Egemenlerin fikir atölyelerinde çarkların nasıl çalıştığını, işçi ve emekçilerin zihinlerinin nasıl fethedildiğini daha iyi anlamak için zamanı geri saralım ve 18. yüzyılda yaşamış ünlü Fransız düşünür Diderot’nun yazdığı bir yazı üzerinden anlatılan öyküye bakalım. Diderot’nun eline, yoksulluk içinde kıvrandığı bir dönemde yüklü miktarda para geçer. O da pahalı bir sabahlık satın alır. Şevkle çalışma masasına oturur. Ama sabahlığıyla masanın renginin birbirine uymadığını fark eder. Tahmin edeceğiniz üzere yeni bir çalışma masası satın almaya karar veren Diderot, kısa sürede bir girdabın içinde buluverir kendini. Evdeki bütün eşyalarını sırf aldığı diğer eşyalarla uyumlu olsun diye teker teker yenileriyle değiştirir. Böylece bütün parasını tüketen Diderot’nun çıkardığı sonuç şudur: “Eski sabahlığımın efendisiyken, yenisinin kölesi oldum.” Bu deneyim “Diderot etkisi” olarak bir kavram haline gelir ve tarihe geçer.

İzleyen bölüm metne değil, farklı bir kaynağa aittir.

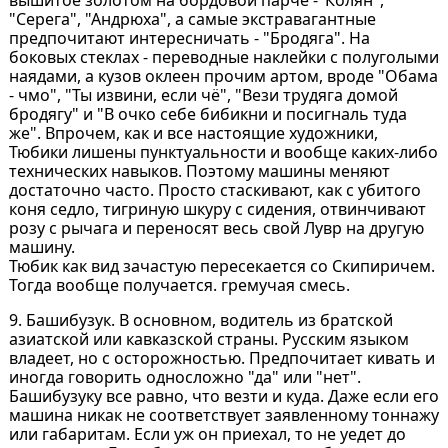
"Серега", "Андрюха", а самые экстравагантные
предпочитают интересничать - "Бродяга". На
боковых стеклах - переводные наклейки с полуголыми
наядами, а кузов оклеен прочим артом, вроде "Обама
- чмо", "Ты извини, если чё", "Вези трудяга домой
бродягу" и "В очко себе бибикни и посигналь туда
же". Впрочем, как и все настоящие художники,
Тюбики лишены пунктуальности и вообще каких-либо
технических навыков. Поэтому машины меняют
достаточно часто. Просто стаскивают, как с убитого
коня седло, тигриную шкуру с сидения, отвинчивают
розу с рычага и переносят весь свой Лувр на другую
машину.
Тюбик как вид зачастую пересекается со Скипиричем.
Тогда вообще получается. гремучая смесь.
9. Башибузук. В основном, водитель из братской
азиатской или кавказской страны. Русским языком
владеет, но с осторожностью. Предпочитает кивать и
иногда говорить односложно "да" или "нет".
Башибузуку все равно, что везти и куда. Даже если его
машина никак не соответствует заявленному тоннажу
или габаритам. Если уж он приехал, то не уедет до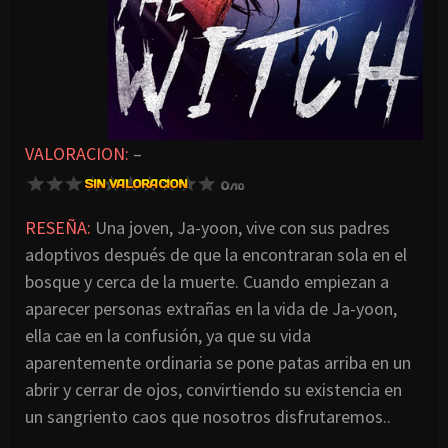
VALORACION:
–
RESEÑA:
Una joven, Ja-yoon, vive con sus padres
adoptivos después de que la encontraran sola en el
bosque y cerca de la muerte. Cuando empiezan a
aparecer personas extrañas en la vida de Ja-yoon,
ella cae en la confusión, ya que su vida
aparentemente ordinaria se pone patas arriba en un
abrir y cerrar de ojos, convirtiendo su existencia en
un sangriento caos que nosotros disfrutaremos..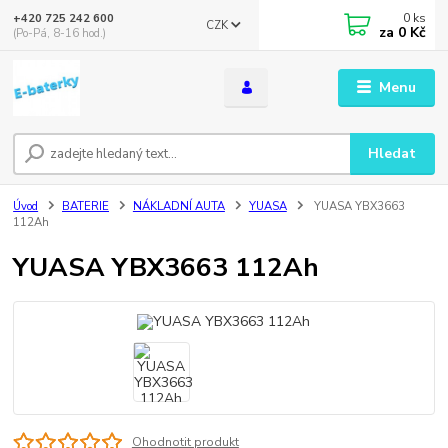
0
ks
+420 725 242 600
CZK
za
0 Kč
(Po-Pá, 8-16 hod.)
Menu
Hledat
Úvod
BATERIE
NÁKLADNÍ AUTA
YUASA
YUASA YBX3663
112Ah
YUASA YBX3663 112Ah
Ohodnotit produkt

Bir mağaza zinciri olan İKEA buradan hareketle 1950’lerde bir pazarlama stratejisi geliştirir. O zamana kadar mobilya firmalarının kataloglarında ürünler tek başına yer alırken, artık ürünün kullanılacağı odanın tüm eşyalarını bir paket olarak kataloglarında sunmaya başlar. Ücretsiz dağıtılan bu kataloglar sonrası satışlar patlama yapar, İKEA bu stratejiyi daha sonra mağazalarına da uyarlar. Manipüle edilen müşteriler örneğin kanepe almak için girdikleri mağazadan kanepenin yanında gördükleri masayı, halıyı, aydınlatmayı da sırf birbiriyle uyumlu diye alıp çıkar. Sermaye sınıfının bir ürün pazarlamak için ürettiği stratejilerle bir fikir pazarlamak için ürettiği stratejiler temelde birbirinin aynıdır. Egemen fikirler tıpkı İKEA kataloglarında olduğu gibi bir paket olarak sunulur.

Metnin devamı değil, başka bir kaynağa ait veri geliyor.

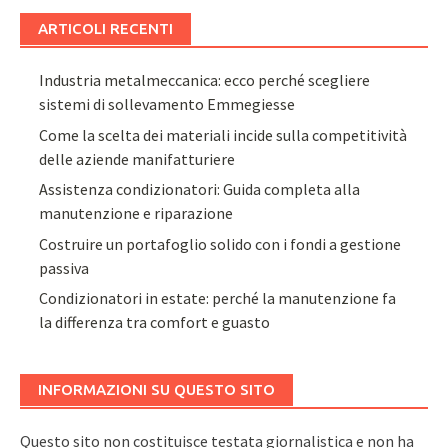
ARTICOLI RECENTI
Industria metalmeccanica: ecco perché scegliere
sistemi di sollevamento Emmegiesse
Come la scelta dei materiali incide sulla competitività
delle aziende manifatturiere
Assistenza condizionatori: Guida completa alla
manutenzione e riparazione
Costruire un portafoglio solido con i fondi a gestione
passiva
Condizionatori in estate: perché la manutenzione fa
la differenza tra comfort e guasto
INFORMAZIONI SU QUESTO SITO
Questo sito non costituisce testata giornalistica e non ha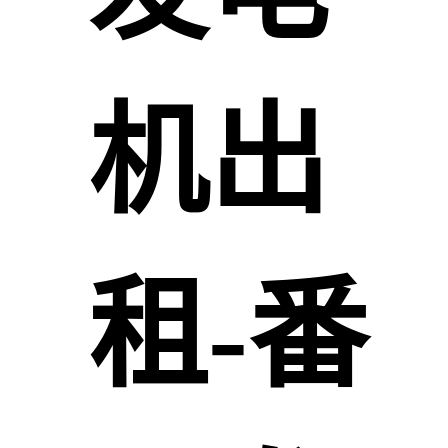
机出
租-番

Mesela tüm dünyada egemenler milliyetçiliği kışkırtıyorlar, emekçilere milliyetçi olmaları, diğer halkları düşman olarak görmeleri gerektiğini empoze ediyorlar. Tam da bununla uyumlu biçimde İsrailli egemenler Filistinlileri şeytanlaştırıyor, hastane, okul bombalamayı bile haklı göstermeye çalışıyorlar. Türkiye’deki egemenlerse Gazze’de devam eden savaşı Yahudi-Müslüman savaşı olarak gösteriyorlar. İsrail devletinin katliamları üzerinden İsrailli egemenlerle İsrailli emekçileri aynı torbaya koyup şeytanlaştırıyorlar. Bizzat İsrailli emekçilerin, kendi egemenlerine yaptığı “katliamları durdurun” çağrılarını, protestoları yok sayıyorlar. Egemenler bu yöntemle İsrailli emekçiyi Filistinliye, Filistinliyi İsrailliye, Rusu Ukraynalıya, Türkiyeli emekçiyi İsrailli, Yunan, Ermeni emekçiye düşman ediyorlar. Örgütsüz, zihni bulanmış emekçileri kendi çıkarlarının ve fikirlerinin savunucusu haline getiriyorlar. Savaşın, düşmanlığın gerçek nedenini silikleştiriyorlar. Bu koşullarda İsrail egemenleri gibi zalimler köpeksiz köyde değneksiz geziyorlar. Egemenlerin fikir atölyelerinde üretilen düşünceler, algılar, yargılar paketi emekçileri zehirledikçe dünyada savaş alevleri daha da harlanıyor. Filistin’de olduğu gibi emekçiler büyük bedeller ödüyor.
Bir örnek daha verelim. İnsanın doğasında bencillik olduğu fikriyle, bu toplumun değişmeyeceği fikri, kapitalist düzenin en ileri ve insanla en uyumlu toplumsal düzen olduğu fikri de bir paket program gibi sunuluyor. Ama hangi insan, hangi koşullardaki insan, bu söylenmiyor. Mesela İngiltere’de İsrail’e destek verdiği için kendi hükümetlerini protesto eden emekçilerin, İsrail’de katliamı durdurun diye haykırdığı için yerlerde tekmelenen Yahudi emekçilerin de doğasında bencillik var mı?
Egemenlerin fikir atölyelerinde üretilen yalanlara, tuzaklara kanmayalım, kendi sınıfımızın penceresinden bakalım, kendi sınıfımızın değerlerine ve daha iyi bir dünya için mücadelesine sahip çıkalım.